*** Exercise inputs ***
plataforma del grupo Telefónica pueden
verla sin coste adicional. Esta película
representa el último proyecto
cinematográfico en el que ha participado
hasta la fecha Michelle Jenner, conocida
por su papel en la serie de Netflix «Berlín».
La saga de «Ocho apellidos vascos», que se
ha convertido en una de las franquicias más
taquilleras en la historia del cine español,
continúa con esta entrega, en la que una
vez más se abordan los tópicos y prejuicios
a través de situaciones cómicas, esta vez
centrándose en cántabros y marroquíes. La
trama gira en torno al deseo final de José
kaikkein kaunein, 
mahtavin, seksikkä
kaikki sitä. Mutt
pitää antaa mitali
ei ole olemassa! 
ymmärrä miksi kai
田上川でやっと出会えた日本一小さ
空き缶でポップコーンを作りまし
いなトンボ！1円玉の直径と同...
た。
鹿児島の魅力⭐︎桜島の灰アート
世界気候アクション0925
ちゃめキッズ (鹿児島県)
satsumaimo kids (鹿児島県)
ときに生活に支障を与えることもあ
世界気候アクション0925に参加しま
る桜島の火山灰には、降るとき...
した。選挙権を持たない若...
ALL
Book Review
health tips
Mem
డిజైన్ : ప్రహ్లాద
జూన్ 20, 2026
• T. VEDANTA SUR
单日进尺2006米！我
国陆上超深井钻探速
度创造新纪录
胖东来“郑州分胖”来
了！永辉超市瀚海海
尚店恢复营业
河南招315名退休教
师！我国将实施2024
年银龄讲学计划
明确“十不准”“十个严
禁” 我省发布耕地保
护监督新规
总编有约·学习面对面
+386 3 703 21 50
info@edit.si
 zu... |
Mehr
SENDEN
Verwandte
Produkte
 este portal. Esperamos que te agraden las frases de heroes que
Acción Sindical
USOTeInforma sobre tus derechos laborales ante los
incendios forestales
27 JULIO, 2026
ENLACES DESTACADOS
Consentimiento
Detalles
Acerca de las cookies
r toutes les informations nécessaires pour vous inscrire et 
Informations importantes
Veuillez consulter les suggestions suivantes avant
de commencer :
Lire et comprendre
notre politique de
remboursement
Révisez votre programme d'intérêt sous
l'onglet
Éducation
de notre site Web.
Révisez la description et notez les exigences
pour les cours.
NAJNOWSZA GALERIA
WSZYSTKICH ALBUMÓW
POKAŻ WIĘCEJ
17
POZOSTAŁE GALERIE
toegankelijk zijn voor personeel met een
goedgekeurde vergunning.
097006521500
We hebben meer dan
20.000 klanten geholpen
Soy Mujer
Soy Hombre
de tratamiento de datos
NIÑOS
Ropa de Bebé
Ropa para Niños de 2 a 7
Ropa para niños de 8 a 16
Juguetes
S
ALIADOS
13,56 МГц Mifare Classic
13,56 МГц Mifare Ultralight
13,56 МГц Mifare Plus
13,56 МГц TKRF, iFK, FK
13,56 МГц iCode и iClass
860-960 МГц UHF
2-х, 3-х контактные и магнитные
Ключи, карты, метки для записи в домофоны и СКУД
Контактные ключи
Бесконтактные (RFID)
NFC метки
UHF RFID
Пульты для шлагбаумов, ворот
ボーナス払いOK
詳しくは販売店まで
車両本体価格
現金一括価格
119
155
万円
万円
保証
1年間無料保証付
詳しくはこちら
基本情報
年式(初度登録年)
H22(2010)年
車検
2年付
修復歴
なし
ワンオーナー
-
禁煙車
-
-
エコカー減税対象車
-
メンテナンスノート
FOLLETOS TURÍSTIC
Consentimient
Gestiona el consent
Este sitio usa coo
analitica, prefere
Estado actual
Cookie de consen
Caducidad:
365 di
*** End of Exercise inputs ***
Say each line again exactly as it appears above.

plataforma del grupo Telefónica pueden
verla sin coste adicional. Esta película
representa el último proyecto
cinematográfico en el que ha participado
hasta la fecha Michelle Jenner, conocida
por su papel en la serie de Netflix «Berlín».
La saga de «Ocho apellidos vascos», que se
ha convertido en una de las franquicias más
taquilleras en la historia del cine español,
continúa con esta entrega, en la que una
vez más se abordan los tópicos y prejuicios
a través de situaciones cómicas, esta vez
centrándose en cántabros y marroquíes. La
trama gira en torno al deseo final de José
kaikkein kaunein, 
mahtavin, seksikkä
kaikki sitä. Mutt
pitää antaa mitali
ei ole olemassa! 
ymmärrä miksi kai
田上川でやっと出会えた日本一小さ
空き缶でポップコーンを作りまし
いなトンボ！1円玉の直径と同...
た。
鹿児島の魅力⭐︎桜島の灰アート
世界気候アクション0925
ちゃめキッズ (鹿児島県)
satsumaimo kids (鹿児島県)
ときに生活に支障を与えることもあ
世界気候アクション0925に参加しま
る桜島の火山灰には、降るとき...
した。選挙権を持たない若...
ALL
Book Review
health tips
Mem
డిజైన్ : ప్రహ్లాద
జూన్ 20, 2026
• T. VEDANTA SUR
单日进尺2006米！我
国陆上超深井钻探速
度创造新纪录
胖东来“郑州分胖”来
了！永辉超市瀚海海
尚店恢复营业
河南招315名退休教
师！我国将实施2024
年银龄讲学计划
明确“十不准”“十个严
禁” 我省发布耕地保
护监督新规
总编有约·学习面对面
+386 3 703 21 50
info@edit.si
 zu... |
Mehr
SENDEN
Verwandte
Produkte
 este portal. Esperamos que te agraden las frases de heroes que
Acción Sindical
USOTeInforma sobre tus derechos laborales ante los
incendios forestales
27 JULIO, 2026
ENLACES DESTACADOS
Consentimiento
Detalles
Acerca de las cookies
r toutes les informations nécessaires pour vous inscrire et 
Informations importantes
Veuillez consulter les suggestions suivantes avant
de commencer :
Lire et comprendre
notre politique de
remboursement
Révisez votre programme d'intérêt sous
l'onglet
Éducation
de notre site Web.
Révisez la description et notez les exigences
pour les cours.
NAJNOWSZA GALERIA
WSZYSTKICH ALBUMÓW
POKAŻ WIĘCEJ
17
POZOSTAŁE GALERIE
toegankelijk zijn voor personeel met een
goedgekeurde vergunning.
097006521500
We hebben meer dan
20.000 klanten geholpen
Soy Mujer
Soy Hombre
de tratamiento de datos
NIÑOS
Ropa de Bebé
Ropa para Niños de 2 a 7
Ropa para niños de 8 a 16
Juguetes
S
ALIADOS
13,56 МГц Mifare Classic
13,56 МГц Mifare Ultralight
13,56 МГц Mifare Plus
13,56 МГц TKRF, iFK, FK
13,56 МГц iCode и iClass
860-960 МГц UHF
2-х, 3-х контактные и магнитные
Ключи, карты, метки для записи в домофоны и СКУД
Контактные ключи
Бесконтактные (RFID)
NFC метки
UHF RFID
Пульты для шлагбаумов, ворот
ボーナス払いOK
詳しくは販売店まで
車両本体価格
現金一括価格
119
155
万円
万円
保証
1年間無料保証付
詳しくはこちら
基本情報
年式(初度登録年)
H22(2010)年
車検
2年付
修復歴
なし
ワンオーナー
-
禁煙車
-
-
エコカー減税対象車
-
メンテナンスノート
FOLLETOS TURÍSTIC
Consentimient
Gestiona el consent
Este sitio usa coo
analitica, prefere
Estado actual
Cookie de consen
Caducidad:
365 di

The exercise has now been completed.